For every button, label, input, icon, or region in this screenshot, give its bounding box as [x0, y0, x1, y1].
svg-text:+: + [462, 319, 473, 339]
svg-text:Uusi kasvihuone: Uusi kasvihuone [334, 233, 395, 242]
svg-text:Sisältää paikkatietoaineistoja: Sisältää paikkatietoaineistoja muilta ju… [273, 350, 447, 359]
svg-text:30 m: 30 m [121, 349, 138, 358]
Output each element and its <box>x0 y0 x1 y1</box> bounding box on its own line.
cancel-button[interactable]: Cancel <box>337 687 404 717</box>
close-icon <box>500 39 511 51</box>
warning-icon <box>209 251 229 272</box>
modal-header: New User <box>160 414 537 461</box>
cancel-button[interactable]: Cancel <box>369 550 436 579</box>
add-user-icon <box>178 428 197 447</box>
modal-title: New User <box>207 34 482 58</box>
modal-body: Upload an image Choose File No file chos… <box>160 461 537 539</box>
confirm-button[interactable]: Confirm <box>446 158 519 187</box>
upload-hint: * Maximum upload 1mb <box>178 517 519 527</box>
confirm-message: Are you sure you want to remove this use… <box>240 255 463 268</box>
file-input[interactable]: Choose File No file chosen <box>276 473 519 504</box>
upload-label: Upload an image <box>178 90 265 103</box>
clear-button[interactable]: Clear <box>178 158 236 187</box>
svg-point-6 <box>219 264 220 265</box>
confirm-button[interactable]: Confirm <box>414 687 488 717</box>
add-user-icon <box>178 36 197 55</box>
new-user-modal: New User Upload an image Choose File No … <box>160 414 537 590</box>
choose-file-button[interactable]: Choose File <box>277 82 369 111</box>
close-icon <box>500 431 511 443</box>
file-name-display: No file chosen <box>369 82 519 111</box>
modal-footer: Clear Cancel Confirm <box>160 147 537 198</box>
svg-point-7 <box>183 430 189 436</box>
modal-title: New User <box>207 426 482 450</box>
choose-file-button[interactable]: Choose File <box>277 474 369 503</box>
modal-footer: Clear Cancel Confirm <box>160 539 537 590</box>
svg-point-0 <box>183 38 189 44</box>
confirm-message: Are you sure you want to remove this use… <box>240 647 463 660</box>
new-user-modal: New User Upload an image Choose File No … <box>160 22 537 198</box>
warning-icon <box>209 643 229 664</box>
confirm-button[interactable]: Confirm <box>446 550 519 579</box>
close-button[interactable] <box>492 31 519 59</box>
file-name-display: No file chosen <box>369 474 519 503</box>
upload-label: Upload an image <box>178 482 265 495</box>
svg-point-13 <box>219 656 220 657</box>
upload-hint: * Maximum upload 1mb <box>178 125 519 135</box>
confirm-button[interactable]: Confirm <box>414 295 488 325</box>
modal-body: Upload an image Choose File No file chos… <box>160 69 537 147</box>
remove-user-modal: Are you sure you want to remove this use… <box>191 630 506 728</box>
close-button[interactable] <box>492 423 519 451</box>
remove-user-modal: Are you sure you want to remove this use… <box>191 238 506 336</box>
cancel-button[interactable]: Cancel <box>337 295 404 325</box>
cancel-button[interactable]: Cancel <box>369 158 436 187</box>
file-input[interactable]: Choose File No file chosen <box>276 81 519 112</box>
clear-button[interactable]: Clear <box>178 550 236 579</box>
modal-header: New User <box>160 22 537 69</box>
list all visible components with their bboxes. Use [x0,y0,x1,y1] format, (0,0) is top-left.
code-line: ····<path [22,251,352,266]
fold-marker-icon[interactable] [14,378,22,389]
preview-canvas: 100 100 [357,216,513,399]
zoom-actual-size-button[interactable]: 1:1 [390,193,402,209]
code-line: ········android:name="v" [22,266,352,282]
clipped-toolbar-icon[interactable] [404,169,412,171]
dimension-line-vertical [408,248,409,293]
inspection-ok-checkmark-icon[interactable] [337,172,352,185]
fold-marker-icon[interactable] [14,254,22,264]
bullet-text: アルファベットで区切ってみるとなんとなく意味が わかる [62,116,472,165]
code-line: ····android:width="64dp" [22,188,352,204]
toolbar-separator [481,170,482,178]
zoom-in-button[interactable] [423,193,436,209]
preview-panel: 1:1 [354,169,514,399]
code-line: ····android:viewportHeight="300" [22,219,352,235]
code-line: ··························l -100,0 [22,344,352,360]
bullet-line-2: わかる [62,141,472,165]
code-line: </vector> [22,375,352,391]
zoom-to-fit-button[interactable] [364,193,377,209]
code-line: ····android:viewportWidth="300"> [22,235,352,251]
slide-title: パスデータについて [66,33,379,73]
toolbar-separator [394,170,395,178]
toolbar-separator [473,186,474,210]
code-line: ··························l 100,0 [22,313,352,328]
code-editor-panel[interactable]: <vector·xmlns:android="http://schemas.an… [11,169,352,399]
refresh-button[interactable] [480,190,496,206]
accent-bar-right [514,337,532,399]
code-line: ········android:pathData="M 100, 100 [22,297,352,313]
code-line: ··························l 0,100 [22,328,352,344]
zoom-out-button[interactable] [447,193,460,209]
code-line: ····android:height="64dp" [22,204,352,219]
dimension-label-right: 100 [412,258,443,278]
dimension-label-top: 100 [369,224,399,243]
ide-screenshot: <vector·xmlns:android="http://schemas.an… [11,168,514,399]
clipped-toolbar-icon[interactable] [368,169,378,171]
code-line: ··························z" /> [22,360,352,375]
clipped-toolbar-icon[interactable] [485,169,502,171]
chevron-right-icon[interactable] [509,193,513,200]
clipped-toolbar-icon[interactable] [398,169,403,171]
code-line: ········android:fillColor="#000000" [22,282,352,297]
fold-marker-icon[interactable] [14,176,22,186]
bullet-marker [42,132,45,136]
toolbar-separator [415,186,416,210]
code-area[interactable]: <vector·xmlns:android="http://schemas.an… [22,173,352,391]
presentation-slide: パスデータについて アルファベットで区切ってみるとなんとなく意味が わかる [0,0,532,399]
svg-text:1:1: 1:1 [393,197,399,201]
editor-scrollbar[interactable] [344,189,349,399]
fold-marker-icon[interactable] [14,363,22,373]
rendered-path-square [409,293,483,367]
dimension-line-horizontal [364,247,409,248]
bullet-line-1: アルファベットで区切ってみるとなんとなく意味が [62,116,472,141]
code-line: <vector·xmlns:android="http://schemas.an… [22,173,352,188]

□ □ □ □ □

__Problem details__.
The answer is all of the material, repeated exactly.

__Result for this task__.
For every button, label, input, icon, or region in this screenshot, give its bounding box as [x0, y0, x1, y1].
svg-text:+: + [462, 319, 473, 339]
svg-text:Uusi kasvihuone: Uusi kasvihuone [334, 233, 395, 242]
svg-text:Sisältää paikkatietoaineistoja: Sisältää paikkatietoaineistoja muilta ju… [273, 350, 447, 359]
svg-text:30 m: 30 m [121, 349, 138, 358]
Output each element and its <box>x0 y0 x1 y1</box> bounding box on its own line.
cancel-button[interactable]: Cancel <box>337 687 404 717</box>
close-icon <box>500 39 511 51</box>
warning-icon <box>209 251 229 272</box>
modal-header: New User <box>160 414 537 461</box>
cancel-button[interactable]: Cancel <box>369 550 436 579</box>
add-user-icon <box>178 428 197 447</box>
modal-title: New User <box>207 34 482 58</box>
modal-body: Upload an image Choose File No file chos… <box>160 461 537 539</box>
confirm-button[interactable]: Confirm <box>446 158 519 187</box>
upload-hint: * Maximum upload 1mb <box>178 517 519 527</box>
confirm-message: Are you sure you want to remove this use… <box>240 255 463 268</box>
file-input[interactable]: Choose File No file chosen <box>276 473 519 504</box>
upload-label: Upload an image <box>178 90 265 103</box>
clear-button[interactable]: Clear <box>178 158 236 187</box>
svg-point-6 <box>219 264 220 265</box>
confirm-button[interactable]: Confirm <box>414 687 488 717</box>
add-user-icon <box>178 36 197 55</box>
new-user-modal: New User Upload an image Choose File No … <box>160 414 537 590</box>
choose-file-button[interactable]: Choose File <box>277 82 369 111</box>
close-icon <box>500 431 511 443</box>
file-name-display: No file chosen <box>369 82 519 111</box>
modal-footer: Clear Cancel Confirm <box>160 147 537 198</box>
svg-point-7 <box>183 430 189 436</box>
modal-title: New User <box>207 426 482 450</box>
choose-file-button[interactable]: Choose File <box>277 474 369 503</box>
modal-footer: Clear Cancel Confirm <box>160 539 537 590</box>
svg-point-0 <box>183 38 189 44</box>
confirm-message: Are you sure you want to remove this use… <box>240 647 463 660</box>
new-user-modal: New User Upload an image Choose File No … <box>160 22 537 198</box>
warning-icon <box>209 643 229 664</box>
confirm-button[interactable]: Confirm <box>446 550 519 579</box>
close-button[interactable] <box>492 31 519 59</box>
file-name-display: No file chosen <box>369 474 519 503</box>
upload-label: Upload an image <box>178 482 265 495</box>
svg-point-13 <box>219 656 220 657</box>
upload-hint: * Maximum upload 1mb <box>178 125 519 135</box>
confirm-button[interactable]: Confirm <box>414 295 488 325</box>
modal-body: Upload an image Choose File No file chos… <box>160 69 537 147</box>
remove-user-modal: Are you sure you want to remove this use… <box>191 630 506 728</box>
close-button[interactable] <box>492 423 519 451</box>
remove-user-modal: Are you sure you want to remove this use… <box>191 238 506 336</box>
cancel-button[interactable]: Cancel <box>337 295 404 325</box>
cancel-button[interactable]: Cancel <box>369 158 436 187</box>
file-input[interactable]: Choose File No file chosen <box>276 81 519 112</box>
clear-button[interactable]: Clear <box>178 550 236 579</box>
modal-header: New User <box>160 22 537 69</box>
list all visible components with their bboxes. Use [x0,y0,x1,y1] format, (0,0) is top-left.
code-line: ····<path [22,251,352,266]
fold-marker-icon[interactable] [14,378,22,389]
preview-canvas: 100 100 [357,216,513,399]
zoom-actual-size-button[interactable]: 1:1 [390,193,402,209]
code-line: ········android:name="v" [22,266,352,282]
clipped-toolbar-icon[interactable] [404,169,412,171]
dimension-line-vertical [408,248,409,293]
inspection-ok-checkmark-icon[interactable] [337,172,352,185]
fold-marker-icon[interactable] [14,254,22,264]
bullet-text: アルファベットで区切ってみるとなんとなく意味が わかる [62,116,472,165]
code-line: ····android:width="64dp" [22,188,352,204]
toolbar-separator [481,170,482,178]
zoom-in-button[interactable] [423,193,436,209]
preview-panel: 1:1 [354,169,514,399]
code-line: ····android:viewportHeight="300" [22,219,352,235]
code-line: ··························l -100,0 [22,344,352,360]
bullet-line-2: わかる [62,141,472,165]
code-line: </vector> [22,375,352,391]
zoom-to-fit-button[interactable] [364,193,377,209]
code-line: ····android:viewportWidth="300"> [22,235,352,251]
slide-title: パスデータについて [66,33,379,73]
toolbar-separator [394,170,395,178]
toolbar-separator [473,186,474,210]
code-line: ··························l 100,0 [22,313,352,328]
code-editor-panel[interactable]: <vector·xmlns:android="http://schemas.an… [11,169,352,399]
refresh-button[interactable] [480,190,496,206]
accent-bar-right [514,337,532,399]
code-line: ········android:pathData="M 100, 100 [22,297,352,313]
code-line: ··························l 0,100 [22,328,352,344]
zoom-out-button[interactable] [447,193,460,209]
code-line: ····android:height="64dp" [22,204,352,219]
dimension-label-right: 100 [412,258,443,278]
dimension-label-top: 100 [369,224,399,243]
ide-screenshot: <vector·xmlns:android="http://schemas.an… [11,168,514,399]
clipped-toolbar-icon[interactable] [368,169,378,171]
code-line: ··························z" /> [22,360,352,375]
clipped-toolbar-icon[interactable] [485,169,502,171]
chevron-right-icon[interactable] [509,193,513,200]
clipped-toolbar-icon[interactable] [398,169,403,171]
code-line: ········android:fillColor="#000000" [22,282,352,297]
fold-marker-icon[interactable] [14,176,22,186]
bullet-marker [42,132,45,136]
toolbar-separator [415,186,416,210]
code-area[interactable]: <vector·xmlns:android="http://schemas.an… [22,173,352,391]
presentation-slide: パスデータについて アルファベットで区切ってみるとなんとなく意味が わかる [0,0,532,399]
svg-text:1:1: 1:1 [393,197,399,201]
editor-scrollbar[interactable] [344,189,349,399]
fold-marker-icon[interactable] [14,363,22,373]
rendered-path-square [409,293,483,367]
dimension-line-horizontal [364,247,409,248]
bullet-line-1: アルファベットで区切ってみるとなんとなく意味が [62,116,472,141]
code-line: <vector·xmlns:android="http://schemas.an… [22,173,352,188]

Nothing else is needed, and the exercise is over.